Truth be told, I really started to appreciate and enjoy non-fiction last year but ordinarily this one would seem too much of a self-help book for my tastes, had it not been for Nicki @ the Secret Library who reviewed the audiobook last year and loved it tremendously (ICYMI). 

At a time when my convalescence from COVID wasn’t going well at all and I felt terribly sad, I decided that learning how to be sad better might not be the worst idea.

How to Be Sad is the personal story of the author, who went through quite a lot and tells the reader about her life in a no-nonsense and rather funny manner. It also includes opinions from professionals and it talks about mental health in general. The audiobook is narrated by the author and she does a great job of it!

Sadness is a difficult emotion for many of us. It doesn’t fit in with our ongoing conscious or unconscious pursuit of happiness. From early childhood we are told that there’s no need to cry, we are told to suck it up, to get on with things, to fake it until we make it, but that hardly ever works. I feel a bit silly that it took this book to make me realise that.

A few years ago, I was drowning in sadness. I had been given the diagnosis of MS and while it was a relief to finally know what was wrong with me, it also felt like a cruel punishment of sorts, especially because I felt extreme fatigue for the longest time and I had to drag myself through the days.

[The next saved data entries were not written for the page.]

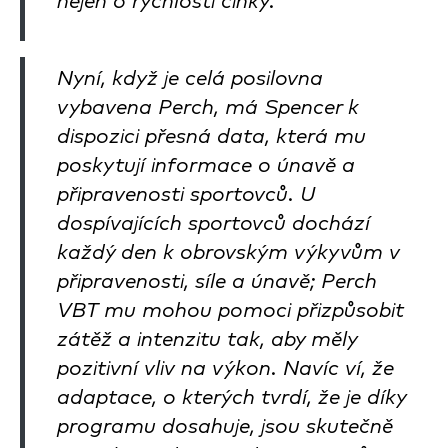
nejen o rychlosti činky.“
Nyní, když je celá posilovna
vybavena Perch, má Spencer k
dispozici přesná data, která mu
poskytují informace o únavě a
připravenosti sportovců. U
dospívajících sportovců dochází
každý den k obrovským výkyvům v
připravenosti, síle a únavě; Perch
VBT mu mohou pomoci přizpůsobit
zátěž a intenzitu tak, aby měly
pozitivní vliv na výkon. Navíc ví, že
adaptace, o kterých tvrdí, že je díky
programu dosahuje, jsou skutečně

I went to see a psychologist who told me I shouldn’t give in to these feelings of sadness, I should try and take my mind off things, distract myself in order to feel better. So that’s what I’ve been trying to do for years now, and usually it doesn’t work, which feels like a failure, which makes me feel worse. 

Along comes Helen Russell who did the research, explored her own feelings of sadness and those of others, talked to health care professionals and states the exact opposite: you can’t get rid of your sadness by pushing it down, you must accept it, work through it, it’s as valid an emotion as happiness. That doesn’t mean you should wallow in it and do nothing. Be kind to yourself, try to exercise, venture into nature, find yourself a sadness buddy with whom you can talk about your sadness, someone who helps you through it (and vice versa), but accept that this is how you feel and although it sucks, it’s okay to feel this way. It seems obvious, but it wasn’t for me.

How to Be Sad is truly an amazing book. Through her own personal experience, the author makes the reader consider what might or might not work for themselves but because of the way in which it’s told, it’s also an entertaining type of memoir. Highly recommended.